Hake was born on the estate of Flatow (now part of Kremmen) in the Margraviate of Brandenburg. He entered the Prussian Army in 1785. In 1793, while serving under the command of Charles William Ferdinand, Duke of Brunswick, he distinguished himself in the Battle of Pirmasens during the French Revolutionary Wars against France. For his actions he was later to be decorated, on 3 April 1814, with the Pour le Mérite medal with Oak leaves.
Hake was appointed to a post in the War Ministry in 1809, and served as Minister of War from 17 June 1810 until August 1813 when he was replaced by Boyen (during which time he attracted much attention by his efficient preparations for war). Subsequently, commanded a brigade in the Prussian IV Corps (Bülow's) with rank of major-general, and played a distinguished part in the Battle of Waterloo.

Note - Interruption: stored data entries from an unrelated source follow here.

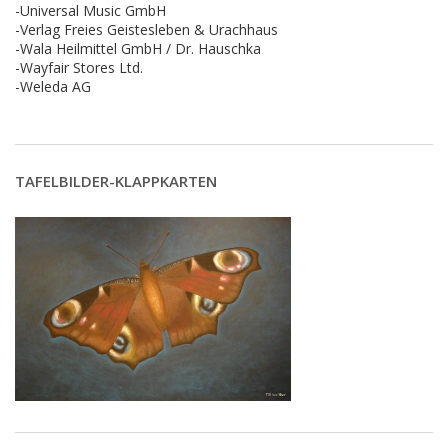
-Universal Music GmbH
-Verlag Freies Geistesleben & Urachhaus
-Wala Heilmittel GmbH / Dr. Hauschka
-Wayfair Stores Ltd.
-Weleda AG
TAFELBILDER-KLAPPKARTEN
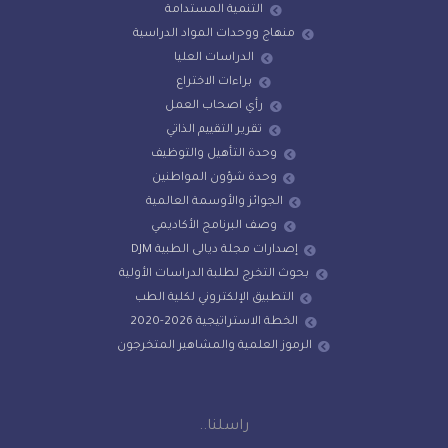
التنمية المستدامة
منهاج ووحدات المواد الدراسية
الدراسات العليا
براءات الاختراع
رأي اصحاب العمل
تقرير التقييم الذاتي
وحدة التأهيل والتوظيف
وحدة شؤون المواطنين
الجوائز والأوسمة العالمية
وصف البرنامج الأكاديمي
إصدارات مجلة ديالى الطبية DJM
بحوث التخرج لطلبة الدراسات الأولية
التطبيق الإلكتروني لكلية الطب
الخطة الاستراتيجية 2026-2020
الرموز العلمية والمشاهير المتخرجون
راسلنا..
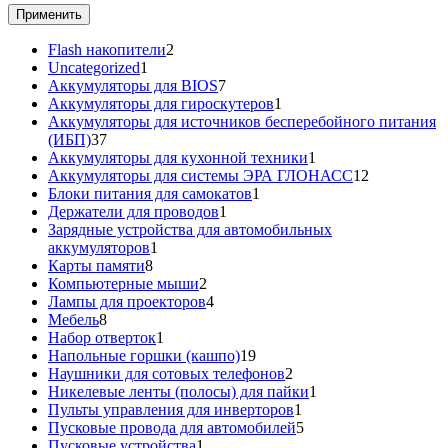
Применить
2
Flash накопители
2
1
товара
Uncategorized
1
товар
7
Аккумуляторы для BIOS
7
товаров
1
Аккумуляторы для гироскутеров
1
товар
Аккумуляторы для источников бесперебойного питания
37
(ИБП)
37
товаров
1
Аккумуляторы для кухонной техники
1
товар
12
Аккумуляторы для системы ЭРА ГЛОНАСС
12
1
товаров
Блоки питания для самокатов
1
1
товар
Держатели для проводов
1
товар
Зарядные устройства для автомобильных
1
аккумуляторов
1
8
товар
Карты памяти
8
товаров
2
Компьютерные мыши
2
товара
4
Лампы для проекторов
4
8
товара
Мебель
8
товаров
1
Набор отверток
1
товар
19
Напольные горшки (кашпо)
19
товаров
2
Наушники для сотовых телефонов
2
товара
1
Никелевые ленты (полосы) для пайки
1
1
товар
Пульты управления для инверторов
1
товар
5
Пусковые провода для автомобилей
5
1
товаров
Пусковые устройства
1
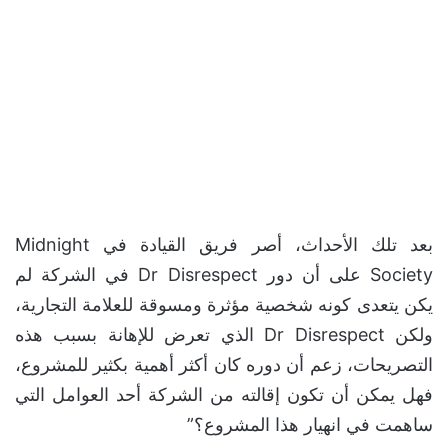
بعد تلك الأحداث، أصر فريق القيادة في Midnight
Society على أن دور Dr Disrespect في الشركة لم
يكن يتعدى كونه شخصية مؤثرة ومسوقة للعلامة التجارية،
ولكن Dr Disrespect الذي تعرض للإهانة بسبب هذه
التصريحات، زعم أن دوره كان أكثر أهمية بكثير للمشروع،
فهل يمكن أن تكون إقالته من الشركة أحد العوامل التي
ساهمت في انهيار هذا المشروع؟”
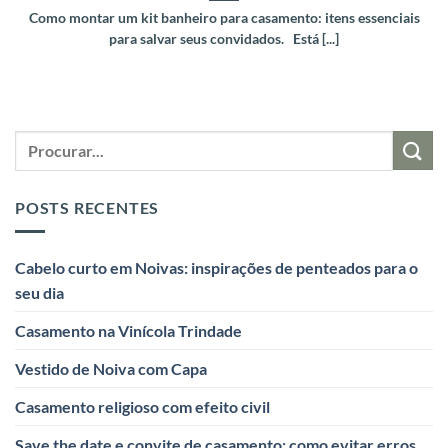
Como montar um kit banheiro para casamento: itens essenciais
para salvar seus convidados. Está [...]
POSTS RECENTES
Cabelo curto em Noivas: inspirações de penteados para o
seu dia
Casamento na Vinícola Trindade
Vestido de Noiva com Capa
Casamento religioso com efeito civil
Save the date e convite de casamento: como evitar erros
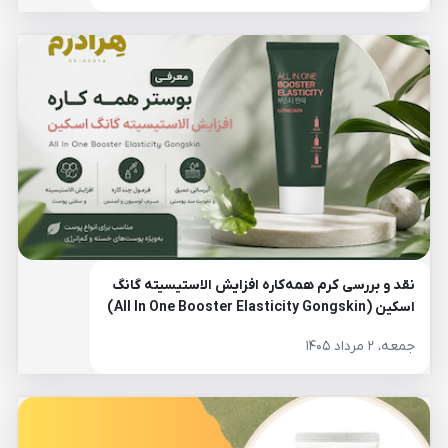
نقد و بررسی کرم همه‌کاره افزایش الاستیسیته گانگ
اسکین (All In One Booster Elasticity Gongskin)
جمعه، ۲ مرداد ۱۴۰۵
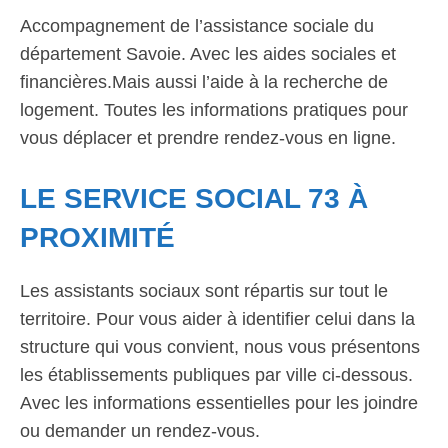
Accompagnement de l’assistance sociale du
département Savoie. Avec les aides sociales et
financières.Mais aussi l’aide à la recherche de
logement. Toutes les informations pratiques pour
vous déplacer et prendre rendez-vous en ligne.
LE SERVICE SOCIAL 73 À
PROXIMITÉ
Les assistants sociaux sont répartis sur tout le
territoire. Pour vous aider à identifier celui dans la
structure qui vous convient, nous vous présentons
les établissements publiques par ville ci-dessous.
Avec les informations essentielles pour les joindre
ou demander un rendez-vous.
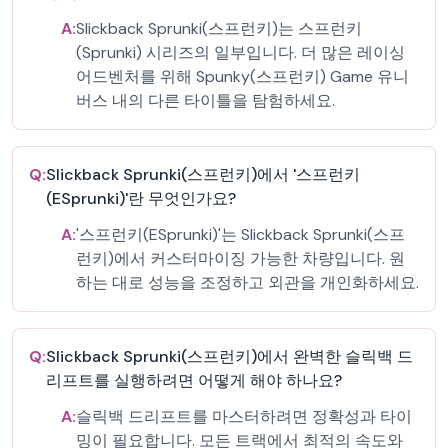
A:
Slickback Sprunki(스프런키)는 스프런키
(Sprunki) 시리즈의 일부입니다. 더 많은 레이싱
어드벤처를 위해 Spunky(스프런키) Game 유니
버스 내의 다른 타이틀을 탐험하세요.
Q:
Slickback Sprunki(스프런키)에서 '스프런키
(ESprunki)'란 무엇인가요?
A:
'스프런키(ESprunki)'는 Slickback Sprunki(스프
런키)에서 커스터마이징 가능한 차량입니다. 원
하는 대로 성능을 조정하고 외관을 개인화하세요.
Q:
Slickback Sprunki(스프런키)에서 완벽한 슬릭백 드
리프트를 실행하려면 어떻게 해야 하나요?
A:
슬릭백 드리프트를 마스터하려면 정확성과 타이
밍이 필요합니다. 모든 트랙에서 최적의 속도와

In 1819 Hake was again appointed Minister of War. King Frederick William III of Prussia ordered him to conduct experiments into the use of the optical telegraph. Hake, however, was opposed to optical telegraphy and devised several means of preventing the experiments from being implemented. He successfully delayed the experiments until May 1830. Hake finally left the War Ministry in 1833 and died two years later, in 1835, at Naples, Italy.